Stored data entries:
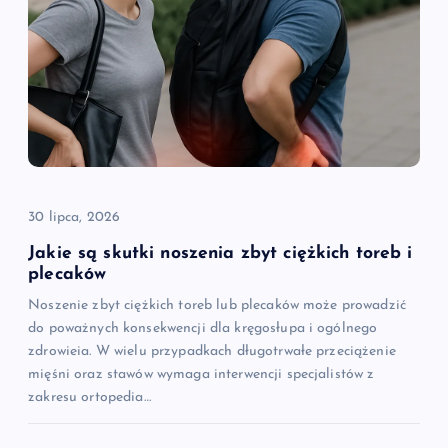
30 lipca, 2026
Jakie są skutki noszenia zbyt ciężkich toreb i
plecaków
Noszenie zbyt ciężkich toreb lub plecaków może prowadzić
do poważnych konsekwencji dla kręgosłupa i ogólnego
zdrowieia. W wielu przypadkach długotrwałe przeciążenie
mięśni oraz stawów wymaga interwencji specjalistów z
zakresu ortopedia…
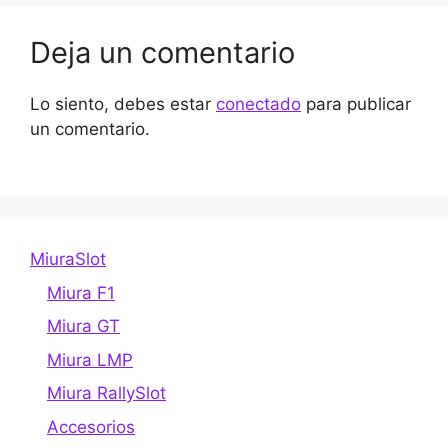
Deja un comentario
Lo siento, debes estar
conectado
para publicar
un comentario.
MiuraSlot
Miura F1
Miura GT
Miura LMP
Miura RallySlot
Accesorios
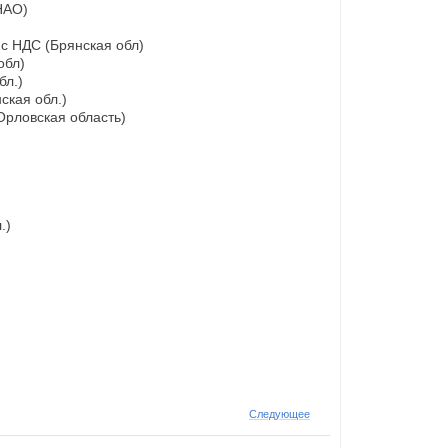
НАО)
 с НДС (Брянская обл)
обл)
бл.)
ская обл.)
Орловская область)
.)
Следующее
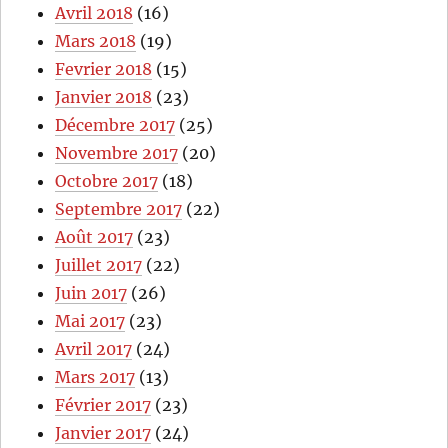
Avril 2018
(16)
Mars 2018
(19)
Fevrier 2018
(15)
Janvier 2018
(23)
Décembre 2017
(25)
Novembre 2017
(20)
Octobre 2017
(18)
Septembre 2017
(22)
Août 2017
(23)
Juillet 2017
(22)
Juin 2017
(26)
Mai 2017
(23)
Avril 2017
(24)
Mars 2017
(13)
Février 2017
(23)
Janvier 2017
(24)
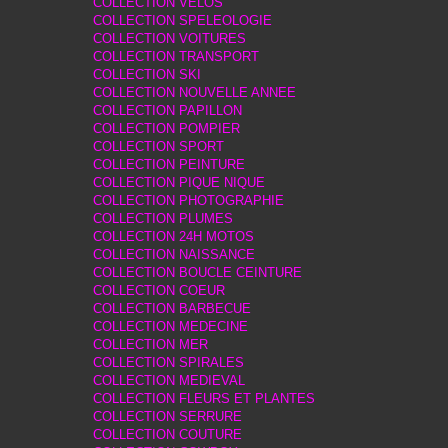
COLLECTION VELOS
COLLECTION SPELEOLOGIE
COLLECTION VOITURES
COLLECTION TRANSPORT
COLLECTION SKI
COLLECTION NOUVELLE ANNEE
COLLECTION PAPILLON
COLLECTION POMPIER
COLLECTION SPORT
COLLECTION PEINTURE
COLLECTION PIQUE NIQUE
COLLECTION PHOTOGRAPHIE
COLLECTION PLUMES
COLLECTION 24H MOTOS
COLLECTION NAISSANCE
COLLECTION BOUCLE CEINTURE
COLLECTION COEUR
COLLECTION BARBECUE
COLLECTION MEDECINE
COLLECTION MER
COLLECTION SPIRALES
COLLECTION MEDIEVAL
COLLECTION FLEURS ET PLANTES
COLLECTION SERRURE
COLLECTION COUTURE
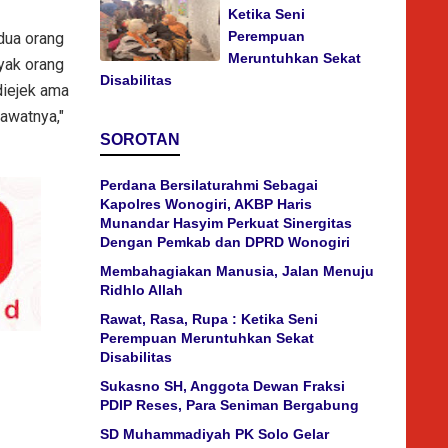
Ketika Seni
Perempuan
dua orang
Meruntuhkan Sekat
yak orang
Disabilitas
diejek ama
awatnya,"
SOROTAN
Perdana Bersilaturahmi Sebagai
Kapolres Wonogiri, AKBP Haris
Munandar Hasyim Perkuat Sinergitas
Dengan Pemkab dan DPRD Wonogiri
Membahagiakan Manusia, Jalan Menuju
Ridhlo Allah
Rawat, Rasa, Rupa : Ketika Seni
Perempuan Meruntuhkan Sekat
Disabilitas
Sukasno SH, Anggota Dewan Fraksi
PDIP Reses, Para Seniman Bergabung
SD Muhammadiyah PK Solo Gelar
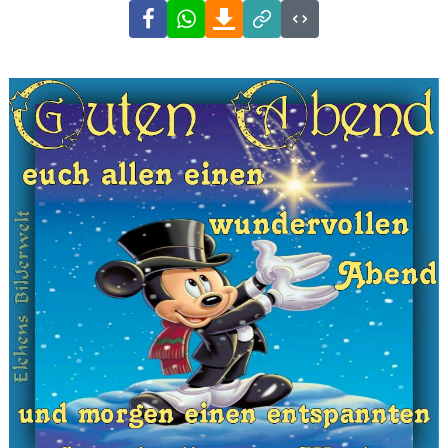
Facebook
WhatsApp
Download
Link
Code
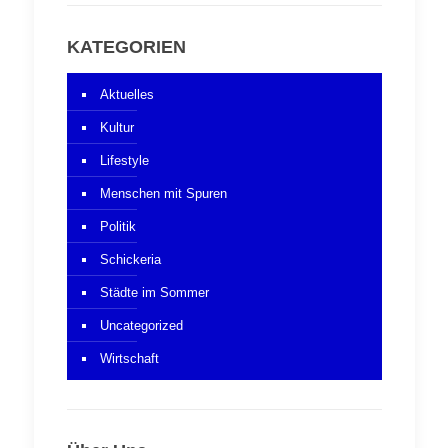
KATEGORIEN
Aktuelles
Kultur
Lifestyle
Menschen mit Spuren
Politik
Schickeria
Städte im Sommer
Uncategorized
Wirtschaft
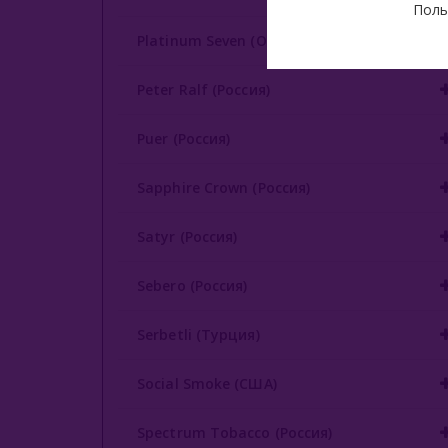
Поль
Platinum Seven (ОАЭ)
Peter Ralf (Россия)
Puer (Россия)
Sapphire Crown (Россия)
Satyr (Россия)
Sebero (Россия)
Serbetli (Турция)
Social Smoke (США)
Spectrum Tobacco (Россия)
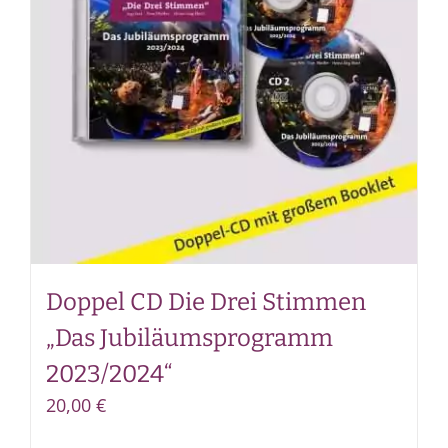
Doppel CD Die Drei Stimmen
„Das Jubiläumsprogramm
2023/2024“
20,00
€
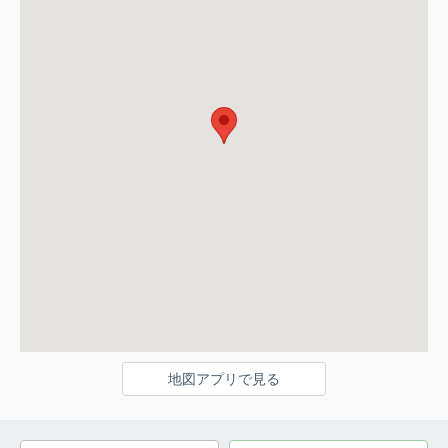
地図アプリで見る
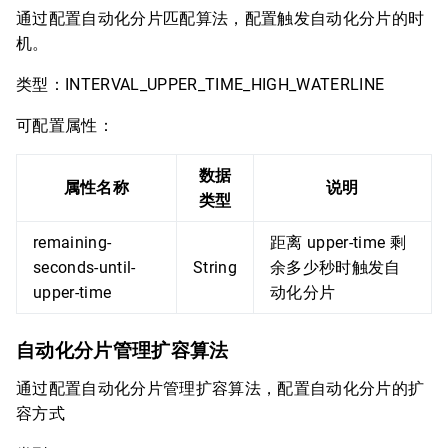
通过配置自动化分片匹配算法，配置触发自动化分片的时
机。
类型：INTERVAL_UPPER_TIME_HIGH_WATERLINE
可配置属性：
数据
属性名称
说明
类型
remaining-
距离 upper-time 剩
seconds-until-
String
余多少秒时触发自
upper-time
动化分片
自动化分片管理扩容算法
通过配置自动化分片管理扩容算法，配置自动化分片的扩
容方式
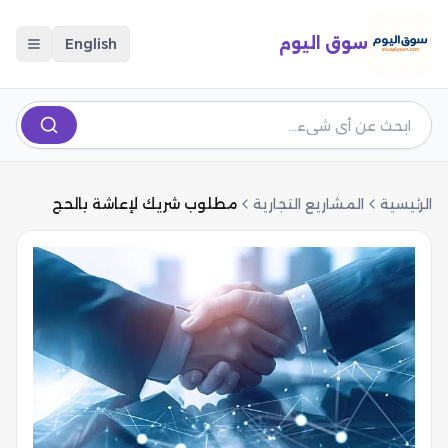
سوق اليوم
English
الرئيسية
المشاريع التجارية
مطلوب شريك لإعاشة بالحج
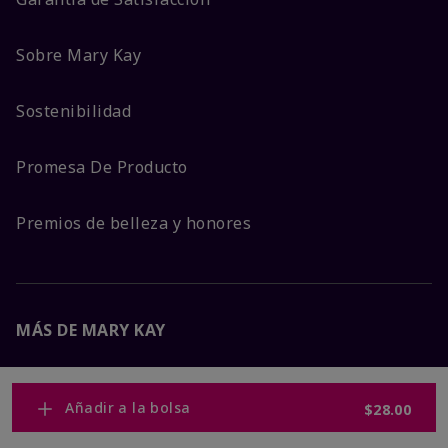
Sobre Mary Kay
Sostenibilidad
Promesa De Producto
Premios de belleza y honores
MÁS DE MARY KAY
Carreras Corporativas
Añadir a la bolsa
$28.00
Mary Kay Global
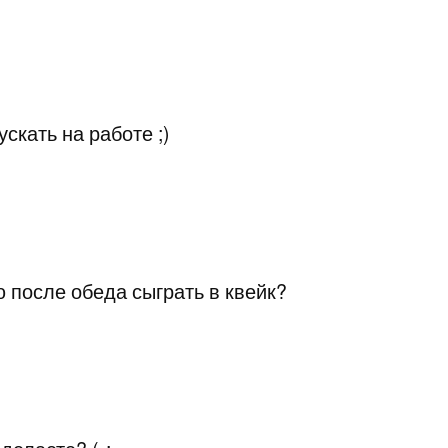
ускать на работе ;)
ю после обеда сыграть в квейк?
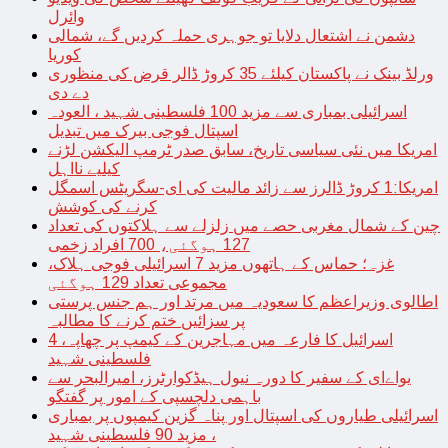
وائرل
دشمن نے اشتعال دلایا تو جوہری حملہ کردیں گے، شمالی
کوریا
ورلڈ بینک نے پاکستان کیلئے 35 کروڑ ڈالر قرض کی منظوری
دے دی
اسرائیلی بمباری سے مزید 100 فلسطینی شہید ، العودہ
اسپتال فوجی بیرک میں تبدیل
امریکا میں نئی سیاسی تاریخ، سابق صدر ٹرمپ الیکشن لڑنے
کیلیے نااہل
امریکا:1 کروڑ ڈالرز سے زائد مالیت کی ای-سگریٹس اسمگل
کرنے کی کوشش
چین کے شمال مغربی حصے میں زلزلے سے ہلاکتوں کی تعداد
127 ہوگئی، 700 افراد زخمی
غزہ؛ حماس کے ہاتھوں مزید 7 اسرائیلی فوجی ہلاک،
مجموعی تعداد 129 ہوگئی
اطالوی وزیراعظم کا سعودیہ میں مرتد اور ہم جنس پرستی
پر سزائیں ختم کرنے کا مطالبہ
اسرائیل کا فارعہ میں مہاجرین کے کیمپ پر چھاپہ، 4
فلسطینی شہید
یواےای کے سفیر کا دورہ نیول ہیڈکوارٹرز، امیرالبحر سے
باہمی دلچسپی کے امور پر گفتگو
اسرائیلی طیاروں کی اسپتال اور پناہ گزین کیمپوں پر بمباری
، مزید 90 فلسطینی شہید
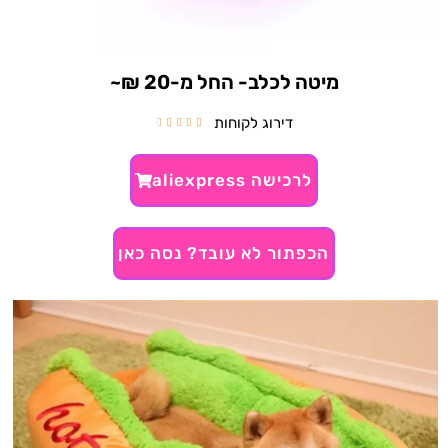
מיטה לכלב- החל מ-20 ₪~
דירוג לקוחות





לרכישה aliexpress
הכפתור לא עובד? נסה כאן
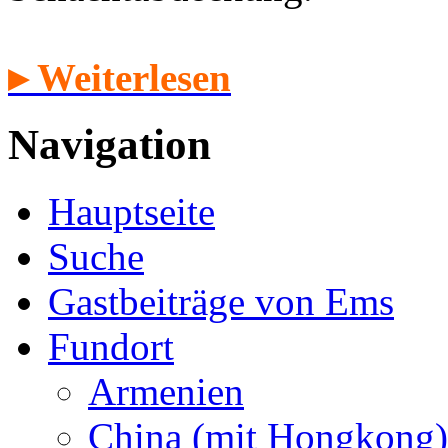
▸ Weiterlesen
Navigation
Hauptseite
Suche
Gastbeiträge von Ems
Fundort
Armenien
China (mit Hongkong)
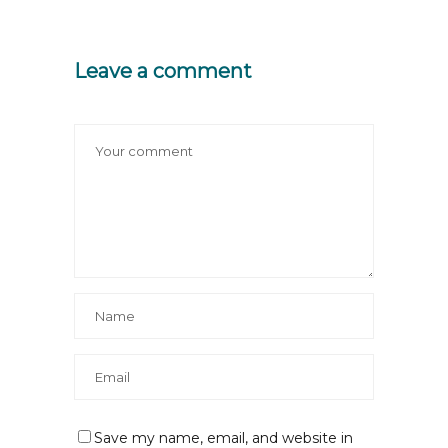
Leave a comment
Save my name, email, and website in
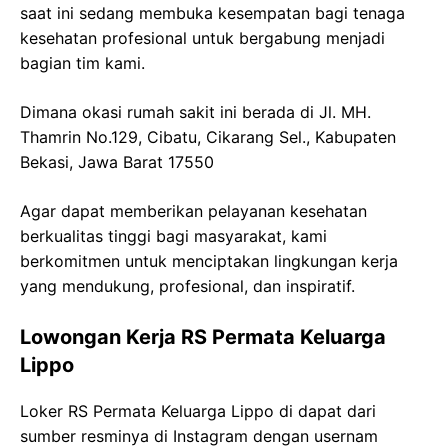
saat ini sedang membuka kesempatan bagi tenaga
kesehatan profesional untuk bergabung menjadi
bagian tim kami.
Dimana okasi rumah sakit ini berada di Jl. MH.
Thamrin No.129, Cibatu, Cikarang Sel., Kabupaten
Bekasi, Jawa Barat 17550
Agar dapat memberikan pelayanan kesehatan
berkualitas tinggi bagi masyarakat, kami
berkomitmen untuk menciptakan lingkungan kerja
yang mendukung, profesional, dan inspiratif.
Lowongan Kerja RS Permata Keluarga
Lippo
Loker RS Permata Keluarga Lippo di dapat dari
sumber resminya di Instagram dengan usernam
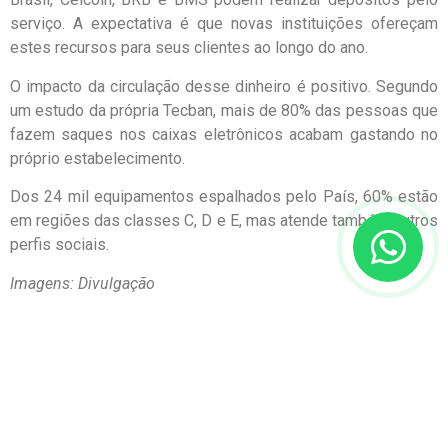
serviço. A expectativa é que novas instituições ofereçam
estes recursos para seus clientes ao longo do ano.
O impacto da circulação desse dinheiro é positivo. Segundo
um estudo da própria Tecban, mais de 80% das pessoas que
fazem saques nos caixas eletrônicos acabam gastando no
próprio estabelecimento.
Dos 24 mil equipamentos espalhados pelo País, 60% estão
em regiões das classes C, D e E, mas atende também outros
perfis sociais.
Imagens: Divulgação
Publicado em 30/04/2022 no Mercado & Consumo
Posts Recentes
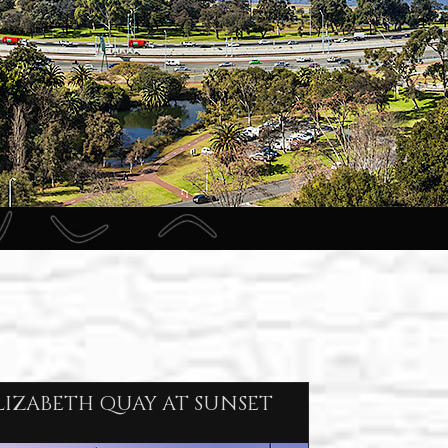
LIZABETH QUAY AT SUNSET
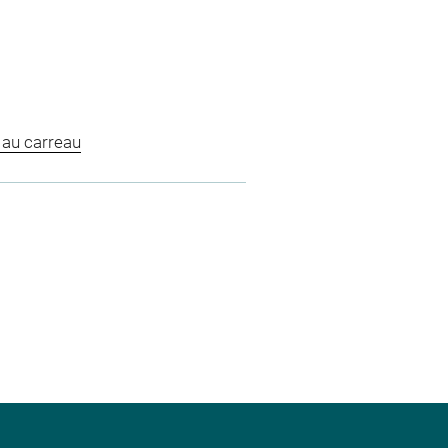
 au carreau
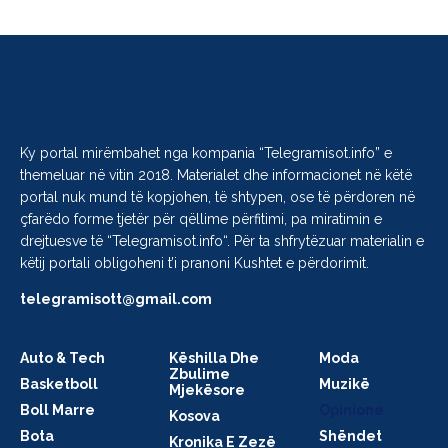
Ky portal mirëmbahet nga kompania “
Telegramisot.info
” e
themeluar në vitin 2018. Materialet dhe informacionet në këtë
portal nuk mund të kopjohen, të shtypen, ose të përdoren në
çfarëdo forme tjetër për qëllime përfitimi, pa miratimin e
drejtuesve të “
Telegramisot.info
“. Për ta shfrytëzuar materialin e
këtij portali obligoheni t’i pranoni Kushtet e përdorimit.
telegramisott@gmail.com
Auto & Tech
Këshilla Dhe
Moda
Zbulime
Basketboll
Muzikë
Mjekësore
Boll Marre
Opinione
Kosova
Bota
Shëndet
Kronika E Zezë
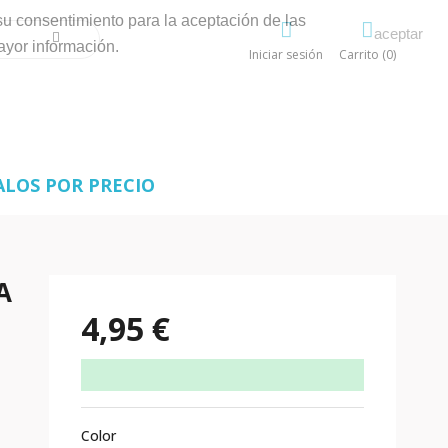
su consentimiento para la aceptación de las
aceptar
ayor información.
Iniciar sesión
Carrito (0)
ALOS POR PRECIO
A
4,95 €
Color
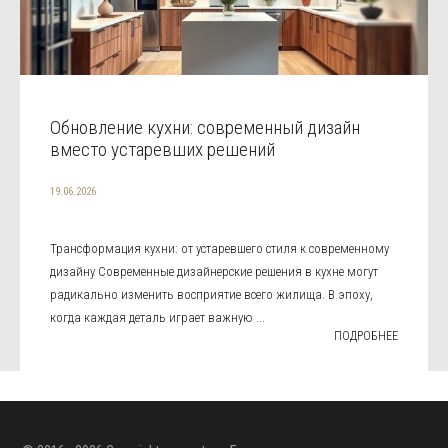
Обновление кухни: современный дизайн
вместо устаревших решений
19.06.2026
Трансформация кухни: от устаревшего стиля к современному
дизайну Современные дизайнерские решения в кухне могут
радикально изменить восприятие всего жилища. В эпоху,
когда каждая деталь играет важную ...
ПОДРОБНЕЕ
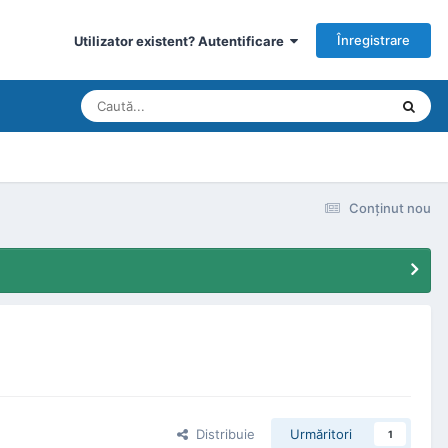
Înregistrare
Utilizator existent? Autentificare
Conţinut nou
Distribuie
Urmăritori
1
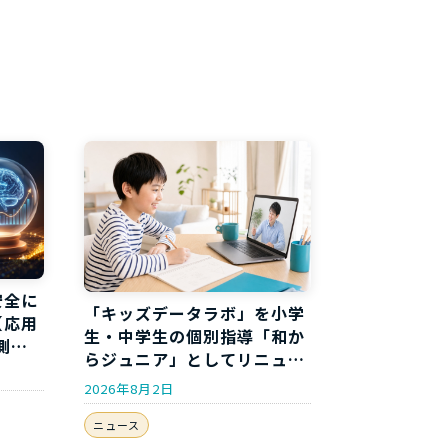
安全に
「キッズデータラボ」を小学
【応用
生・中学生の個別指導「和か
測分
らジュニア」としてリニュー
アルしました
2026年8月2日
ニュース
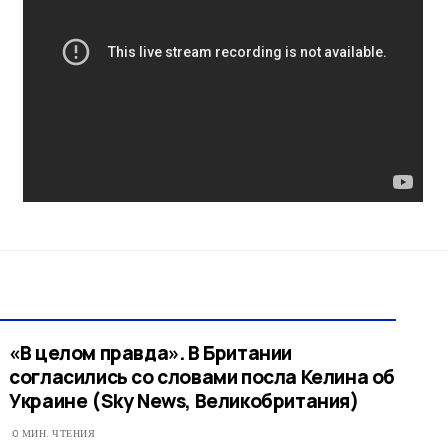
«В целом правда». В Британии
согласились со словами посла Келина об
Украине (Sky News, Великобритания)
0 МИН. ЧТЕНИЯ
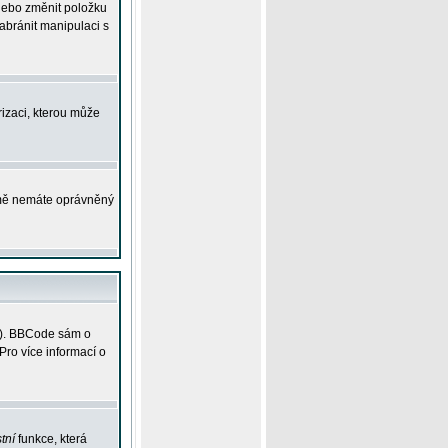
 nebo změnit položku
abránit manipulaci s
rizaci, kterou může
ejmě nemáte oprávněný
ky). BBCode sám o
Pro více informací o
tní
funkce, která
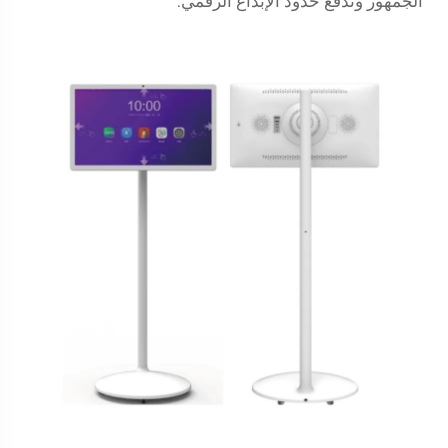
الجمهور وتدفع حدود الإبداع الرقمي.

▶ [DESCRIPTION OF THE TASK]:
Look above for the line containing "COLLECTION SERRURE", then write out every line from there down to the line containing "PDIP Reses, Para Seniman Bergabung", that line included, with no pictures.

▶ [OUTPUT]:
COLLECTION SERRURE
COLLECTION COUTURE
Ketika Seni
Perempuan
dua orang
Meruntuhkan Sekat
yak orang
Disabilitas
diejek ama
awatnya,"
SOROTAN
Perdana Bersilaturahmi Sebagai
Kapolres Wonogiri, AKBP Haris
Munandar Hasyim Perkuat Sinergitas
Dengan Pemkab dan DPRD Wonogiri
Membahagiakan Manusia, Jalan Menuju
Ridhlo Allah
Rawat, Rasa, Rupa : Ketika Seni
Perempuan Meruntuhkan Sekat
Disabilitas
Sukasno SH, Anggota Dewan Fraksi
PDIP Reses, Para Seniman Bergabung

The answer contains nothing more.